Jacey crossed her legs. “I’m betting I can get a clean hit in your chest with my frog sticker.”
“Not before you wet your pants … skirt.”
He didn’t think she’d do it. He didn’t think she’d drop her skirt and wet with him standing right there. Fine. She’d show him. “Suit yourself.”
Jacey undid her skirt and began lowering it along with her drawers. Zant abruptly turned his back to her. Jacey squatted. And grinned. Even from the back, he looked uncomfortable. But he didn’t walk away. She knew he wouldn’t. Not now. Not if his very life depended on it. It was her turn to make the most of his discomfort. “You make a mighty big target … from this angle.”
He cleared his throat and shifted his weight. “Just … take care of your business. I’ll do the talking. I got up early and rode back to Tully’s cabin, just in case that woman was bluffing, like you said. I watched the place for a while, hoping to catch them off guard. But I never did see him. She wasn’t bluffing.”
Her business done, Jacey stood and rearranged her clothing. So he had taken her concern about Tully seriously. Out loud she said, “Hmm. Too bad you didn’t scare up some bacon and eggs while you were out there.” She stepped around him and headed casually back to the campsite. “Because I’m starving.”

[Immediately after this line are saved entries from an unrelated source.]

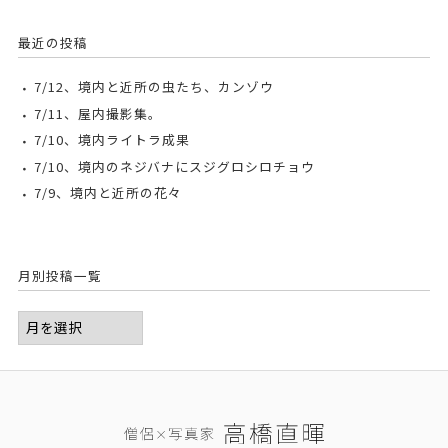
最近の投稿
7/12、境内と近所の虫たち、カンゾウ
7/11、屋内撮影集。
7/10、境内ライトラ成果
7/10、境内のネジバナにスジグロシロチョウ
7/9、境内と近所の花々
月別投稿一覧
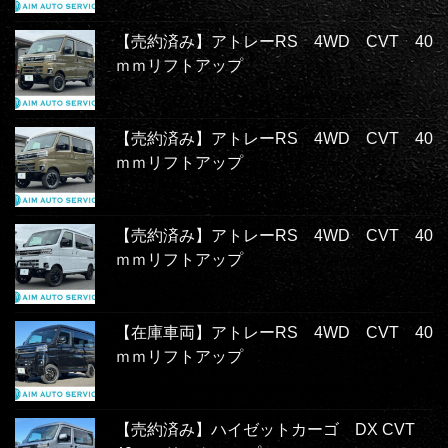
【売約済み】アトレーRS 4WD CVT 40
ｍｍリフトアップ
【売約済み】アトレーRS 4WD CVT 40
ｍｍリフトアップ
【売約済み】アトレーRS 4WD CVT 40
ｍｍリフトアップ
【在庫車両】アトレーRS 4WD CVT 40
ｍｍリフトアップ
【売約済み】ハイゼットカーゴ DX CVT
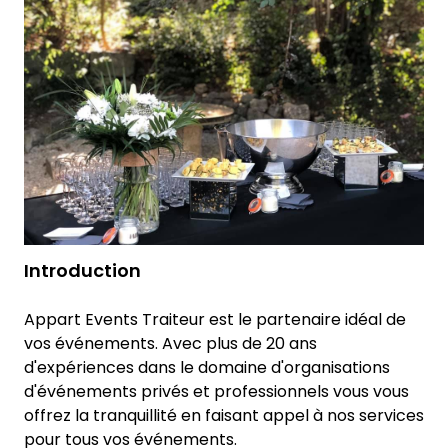
Introduction
Appart Events Traiteur est le partenaire idéal de
vos événements. Avec plus de 20 ans
d'expériences dans le domaine d'organisations
d'événements privés et professionnels vous vous
offrez la tranquillité en faisant appel à nos services
pour tous vos événements.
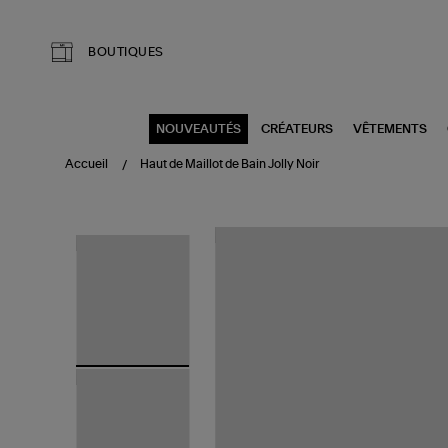
Aller au contenu principal
BOUTIQUES
NOUVEAUTÉS
CRÉATEURS
VÊTEMENTS
Accueil
Haut de Maillot de Bain Jolly Noir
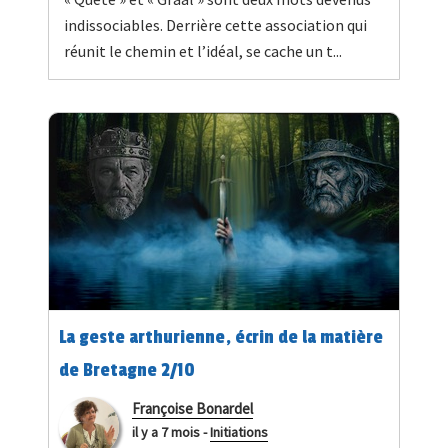
indissociables. Derrière cette association qui
réunit le chemin et l’idéal, se cache un t...
La geste arthurienne, écrin de la matière
de Bretagne 2/10
Françoise Bonardel
il y a 7 mois
-
Initiations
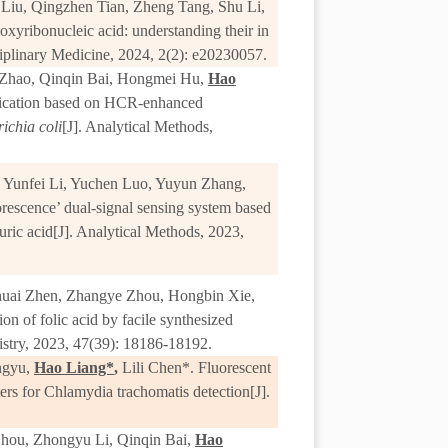
n Liu, Qingzhen Tian, Zheng Tang, Shu Li,
ribonucleic acid: understanding their in
sciplinary Medicine, 2024
, 2(2)
: e20230057.
Zhao, Qinqin Bai,
Hongmei Hu,
Hao
ication based on
HCR-enhanced
ichia col
i
[J]. Analytical Methods,
 Yunfei Li, Yuchen Luo, Yuyun Zhang,
uorescence’ dual-signal sensing system based
uric acid
[J]. Analytical Methods,
2023,
uai Zhen, Zhangye Zhou, Hongbin Xie,
on of folic acid by facile synthesized
stry,
2023,
47
(39):
18186-18192
.
ngyu,
Hao Liang*
,
Lili Chen*. Fluorescent
rs for Chlamydia trachomatis detection[J].
Zhou, Zhongyu Li, Qinqin Bai,
Hao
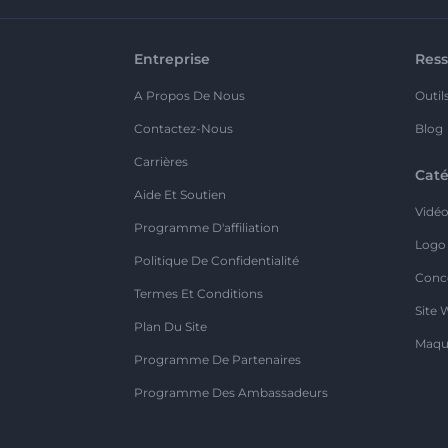
Entreprise
Ress
A Propos De Nous
Outil
Contactez-Nous
Blog
Carrières
Caté
Aide Et Soutien
Vidé
Programme D'affiliation
Logo
Politique De Confidentialité
Conc
Termes Et Conditions
Site 
Plan Du Site
Maqu
Programme De Partenaires
Programme Des Ambassadeurs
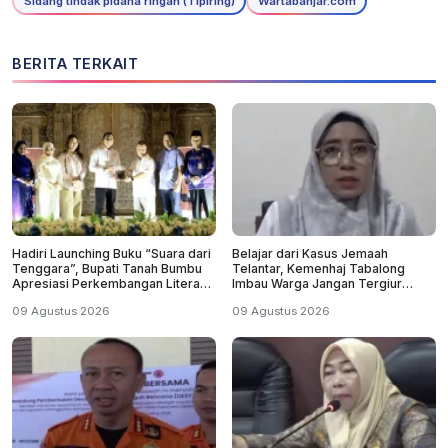
Sidang tindak pidana ringan (Tipiring)
Wartabanjar.com
BERITA TERKAIT
Hadiri Launching Buku “Suara dari
Belajar dari Kasus Jemaah
Tenggara”, Bupati Tanah Bumbu
Telantar, Kemenhaj Tabalong
Apresiasi Perkembangan Literasi
Imbau Warga Jangan Tergiur
di Bumi Bersujud
Umrah Murah
09 Agustus 2026
09 Agustus 2026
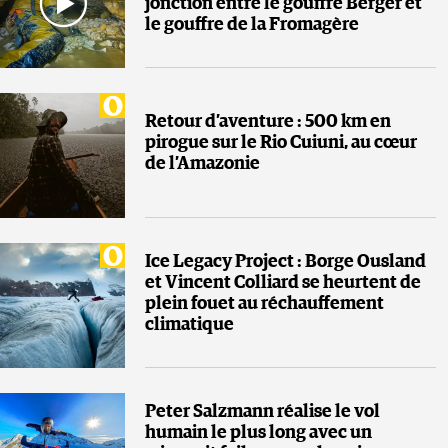
jonction entre le gouffre Berger et
le gouffre de la Fromagère
Retour d’aventure : 500 km en
pirogue sur le Rio Cuiuni, au cœur
de l’Amazonie
Ice Legacy Project : Borge Ousland
et Vincent Colliard se heurtent de
plein fouet au réchauffement
climatique
Peter Salzmann réalise le vol
humain le plus long avec un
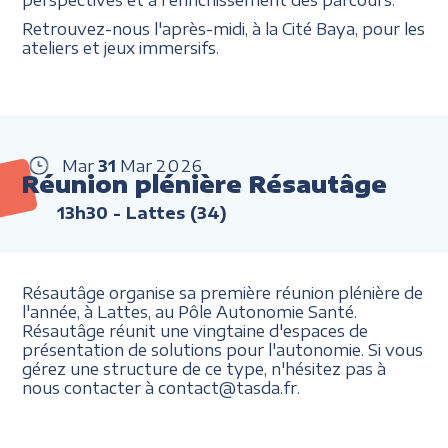
Retrouvez-nous l'après-midi, à la Cité Baya, pour les
ateliers et jeux immersifs.
Mar
31
Mar
2026
Réunion plénière Résautâge
13h30
- Lattes (34)
Résautâge organise sa première réunion plénière de
l'année, à Lattes, au Pôle Autonomie Santé.
Résautâge réunit une vingtaine d'espaces de
présentation de solutions pour l'autonomie. Si vous
gérez une structure de ce type, n'hésitez pas à
nous contacter à contact@tasda.fr.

This time, his footfalls didn’t sound behind hers until she was halfway back to her cold breakfast, and the ashes of last night’s fire.
* * *
Later that afternoon, and more than a few miles south of last night’s campsite, Zant reined in at the well-kept fence line surrounding Buckeye Davis’s property. The man had made a good life for himself and his huge family along the Santa Cruz River. Some cattle. Some horses. A few hardscrabble crops. But all of it, including the various cabins spread about the place, were neat and orderly. Just like Buckeye. Who looked well fed and contented with his lot in life as he approached on horseback.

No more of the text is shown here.